Oral history stories usually provide the reader with historic anecdotes from ordinary people who want to pass on their heritage and traditions to future generations.

Fred Ranco wanted to write an autobiography about his heritage as a Maine-born Native American of the Penobscot tribe who called himself a “modern man.” He found a writer to help him.

Ranco was born on the Penobscot Indian Reservation, near Old Town, more than 75 years ago.  He sought out Tara Marvel, a newspaper writer, when she was in Conway, N.H., writing about another Native American from the Mohawk tribe.

Ranco asked Marvel to help him write his life story.

Together, they wrote “Muskrat Stew and Other Tales of a Penobscot Life: The Life Story of Fred Ranco.” Ranco’s plainspoken storytelling combines colorful tall tales with touching personal stories. 

His experiences as a U.S. Army paratrooper in World War II and the Korean War are intermingled with tribal anecdotes describing the traditions he learned from his Native American culture.

“I consider myself a modern man” he began his story. “I am, however, proud to belong to the ancient tribe of people of which I will speak. Their beginning seems to go back to the beginning of time,” he said.

Ranco describes learning the “ways of the tribe” from his father, who told stories about the Indian Happy Hunting Ground after death where it was “never cold.” He learned how to hunt and fish for food.

Sadly, Ranco died on Feb. 3, 2008, shortly after Marvel’s book was published. He was 75 years old at the time he told his stories to Marvel which he recorded on audiotape.

“Muskrat Stew” was published by the Maine Folklife Center, at the University of Maine in Orono in 2007. Ranco lived long enough to see and hear his words put to print.

In fact, Ranco’s widow Jacqueline Ranco, of Farmington, says that just one week before her husband died, she read the book to him from beginning to end.

“It was my great privilege to be married to such a sweet man,” she said during a phone interview.  

One copy of Ranco’s audiotapes is archived at the Folk Life Center, says Marvel.

Marvel says interviewing Ranco was an interesting opportunity for both of them.  “I am inspired by the spiritual philosophy of the Native Americans, especially how they respect the natural world,” she says.

“The big thing about Fred was that he was not a big tribal chief, but he wanted to talk about his life as an ordinary man.  It’s a side of Native Americans most people don’t know,” she says.

Included in Ranco’s many folk tales are descriptive stories about the eating traditions he learned.
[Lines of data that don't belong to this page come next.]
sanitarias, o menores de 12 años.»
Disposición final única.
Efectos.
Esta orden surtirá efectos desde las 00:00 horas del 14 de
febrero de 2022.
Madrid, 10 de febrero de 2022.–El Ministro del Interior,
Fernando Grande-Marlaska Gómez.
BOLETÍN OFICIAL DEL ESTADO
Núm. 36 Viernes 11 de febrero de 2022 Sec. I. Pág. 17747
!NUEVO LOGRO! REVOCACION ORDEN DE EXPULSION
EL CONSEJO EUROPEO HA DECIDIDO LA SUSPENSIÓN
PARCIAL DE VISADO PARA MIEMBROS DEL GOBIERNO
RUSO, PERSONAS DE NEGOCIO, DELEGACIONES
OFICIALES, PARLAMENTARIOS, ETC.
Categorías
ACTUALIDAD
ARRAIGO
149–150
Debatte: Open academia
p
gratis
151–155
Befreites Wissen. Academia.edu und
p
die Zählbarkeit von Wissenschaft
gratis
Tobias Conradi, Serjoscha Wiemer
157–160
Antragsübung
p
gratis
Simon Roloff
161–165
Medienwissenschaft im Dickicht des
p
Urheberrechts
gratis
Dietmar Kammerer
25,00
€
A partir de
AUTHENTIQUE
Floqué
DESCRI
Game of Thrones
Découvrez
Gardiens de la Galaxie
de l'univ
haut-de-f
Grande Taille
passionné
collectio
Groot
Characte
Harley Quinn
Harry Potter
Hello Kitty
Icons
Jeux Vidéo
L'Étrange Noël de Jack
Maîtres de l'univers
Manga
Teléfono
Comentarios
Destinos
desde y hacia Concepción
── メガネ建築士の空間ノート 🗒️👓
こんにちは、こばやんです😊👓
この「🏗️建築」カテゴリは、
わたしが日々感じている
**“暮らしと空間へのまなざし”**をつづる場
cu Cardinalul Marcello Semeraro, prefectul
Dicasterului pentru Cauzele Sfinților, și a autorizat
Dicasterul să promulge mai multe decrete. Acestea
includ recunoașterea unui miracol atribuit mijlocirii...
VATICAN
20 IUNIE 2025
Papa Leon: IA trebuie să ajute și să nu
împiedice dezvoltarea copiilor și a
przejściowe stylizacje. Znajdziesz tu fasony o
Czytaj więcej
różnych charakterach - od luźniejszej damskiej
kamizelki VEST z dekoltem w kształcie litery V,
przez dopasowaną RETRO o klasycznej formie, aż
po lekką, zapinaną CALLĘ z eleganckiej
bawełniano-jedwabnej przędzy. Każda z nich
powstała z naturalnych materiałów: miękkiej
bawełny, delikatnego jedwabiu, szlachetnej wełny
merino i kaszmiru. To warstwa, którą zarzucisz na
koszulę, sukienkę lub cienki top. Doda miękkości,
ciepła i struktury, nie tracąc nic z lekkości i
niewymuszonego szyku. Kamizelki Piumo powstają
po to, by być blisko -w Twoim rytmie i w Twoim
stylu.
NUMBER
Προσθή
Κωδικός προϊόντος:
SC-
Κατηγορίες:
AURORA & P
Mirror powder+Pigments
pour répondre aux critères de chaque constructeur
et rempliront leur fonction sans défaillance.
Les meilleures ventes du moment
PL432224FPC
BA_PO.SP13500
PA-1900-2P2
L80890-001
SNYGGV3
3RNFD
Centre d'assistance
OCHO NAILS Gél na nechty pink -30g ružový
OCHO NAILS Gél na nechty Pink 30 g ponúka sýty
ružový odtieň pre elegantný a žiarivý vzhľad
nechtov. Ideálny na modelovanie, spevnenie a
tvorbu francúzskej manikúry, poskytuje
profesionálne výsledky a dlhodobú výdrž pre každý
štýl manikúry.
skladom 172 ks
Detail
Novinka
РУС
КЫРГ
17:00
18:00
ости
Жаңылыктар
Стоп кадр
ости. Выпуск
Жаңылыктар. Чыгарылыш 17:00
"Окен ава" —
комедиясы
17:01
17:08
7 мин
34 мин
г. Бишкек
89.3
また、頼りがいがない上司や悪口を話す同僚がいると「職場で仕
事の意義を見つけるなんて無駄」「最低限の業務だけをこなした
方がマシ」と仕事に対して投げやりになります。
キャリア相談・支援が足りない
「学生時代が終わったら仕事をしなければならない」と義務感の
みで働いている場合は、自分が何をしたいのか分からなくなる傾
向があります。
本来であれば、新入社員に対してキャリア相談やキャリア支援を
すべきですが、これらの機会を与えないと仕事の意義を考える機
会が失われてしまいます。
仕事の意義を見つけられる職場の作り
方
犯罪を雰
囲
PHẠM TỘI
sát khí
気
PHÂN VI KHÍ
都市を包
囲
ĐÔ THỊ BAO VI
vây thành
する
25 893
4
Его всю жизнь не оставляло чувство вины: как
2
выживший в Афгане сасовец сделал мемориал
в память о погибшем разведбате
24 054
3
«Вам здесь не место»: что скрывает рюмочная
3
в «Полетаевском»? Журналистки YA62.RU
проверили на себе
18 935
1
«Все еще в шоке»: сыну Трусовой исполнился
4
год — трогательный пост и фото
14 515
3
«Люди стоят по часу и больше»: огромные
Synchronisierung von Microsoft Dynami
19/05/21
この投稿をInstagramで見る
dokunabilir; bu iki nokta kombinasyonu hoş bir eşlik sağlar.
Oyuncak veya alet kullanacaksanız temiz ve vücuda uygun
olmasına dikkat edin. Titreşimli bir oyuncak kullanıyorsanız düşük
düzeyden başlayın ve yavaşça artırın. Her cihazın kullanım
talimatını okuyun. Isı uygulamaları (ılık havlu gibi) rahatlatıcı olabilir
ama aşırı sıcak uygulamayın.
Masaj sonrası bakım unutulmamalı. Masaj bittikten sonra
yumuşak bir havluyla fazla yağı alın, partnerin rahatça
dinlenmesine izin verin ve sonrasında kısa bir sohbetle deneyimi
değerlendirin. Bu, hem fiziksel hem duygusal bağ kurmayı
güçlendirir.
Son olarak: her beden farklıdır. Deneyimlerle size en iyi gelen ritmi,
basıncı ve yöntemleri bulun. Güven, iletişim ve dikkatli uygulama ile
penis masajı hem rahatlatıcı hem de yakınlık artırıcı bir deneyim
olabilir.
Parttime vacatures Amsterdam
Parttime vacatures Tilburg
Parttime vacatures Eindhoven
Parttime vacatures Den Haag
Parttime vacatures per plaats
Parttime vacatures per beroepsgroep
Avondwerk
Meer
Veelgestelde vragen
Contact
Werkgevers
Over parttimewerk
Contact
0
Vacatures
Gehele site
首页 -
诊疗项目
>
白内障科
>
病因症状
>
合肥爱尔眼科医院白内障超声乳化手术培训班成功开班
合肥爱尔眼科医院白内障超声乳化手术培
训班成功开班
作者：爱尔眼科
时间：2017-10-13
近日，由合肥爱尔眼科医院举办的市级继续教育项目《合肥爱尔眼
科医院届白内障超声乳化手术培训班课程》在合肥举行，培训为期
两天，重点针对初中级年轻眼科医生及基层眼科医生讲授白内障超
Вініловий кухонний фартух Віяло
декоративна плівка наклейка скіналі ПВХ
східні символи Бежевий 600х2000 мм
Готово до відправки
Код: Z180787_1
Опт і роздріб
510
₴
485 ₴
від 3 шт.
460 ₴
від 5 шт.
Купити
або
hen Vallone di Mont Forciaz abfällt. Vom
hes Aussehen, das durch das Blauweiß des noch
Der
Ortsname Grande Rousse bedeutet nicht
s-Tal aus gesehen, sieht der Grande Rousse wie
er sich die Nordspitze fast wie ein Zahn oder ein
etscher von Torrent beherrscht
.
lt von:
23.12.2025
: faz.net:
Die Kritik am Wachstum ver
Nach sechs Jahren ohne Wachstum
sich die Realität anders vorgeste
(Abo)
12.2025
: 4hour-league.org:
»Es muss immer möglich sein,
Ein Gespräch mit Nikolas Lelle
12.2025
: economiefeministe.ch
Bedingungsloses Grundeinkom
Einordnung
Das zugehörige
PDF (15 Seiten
His title “Muskrat Stew” describes some of the wild meat Ranco says his family prepared when he grew up on the Indian reservation. He explained how they ate deer, moose, maple syrup, fish, pan fried bread and muskrat.

“How can you eat the head of a muskrat?” he asked. He claimed it was the animal’s best part. His amusing account is especially funny when he describes how soft and tender the muskrat’s tongue is to eat.  But, he says, muskrat is best to eat in the spring and fall. They are in their dens during the winter so a hunter can’t get them out of their holes unless you “dig them out,” he wrote.

Ranco’s widow continues to teach about her late husband’s traditions during the classes she leads for the Senior College at the University of Maine in Farmington. Her late husband’s book is available at The Moccasin Store on Route 1 in Wells and at the Maine Historical Society bookstore in Portland.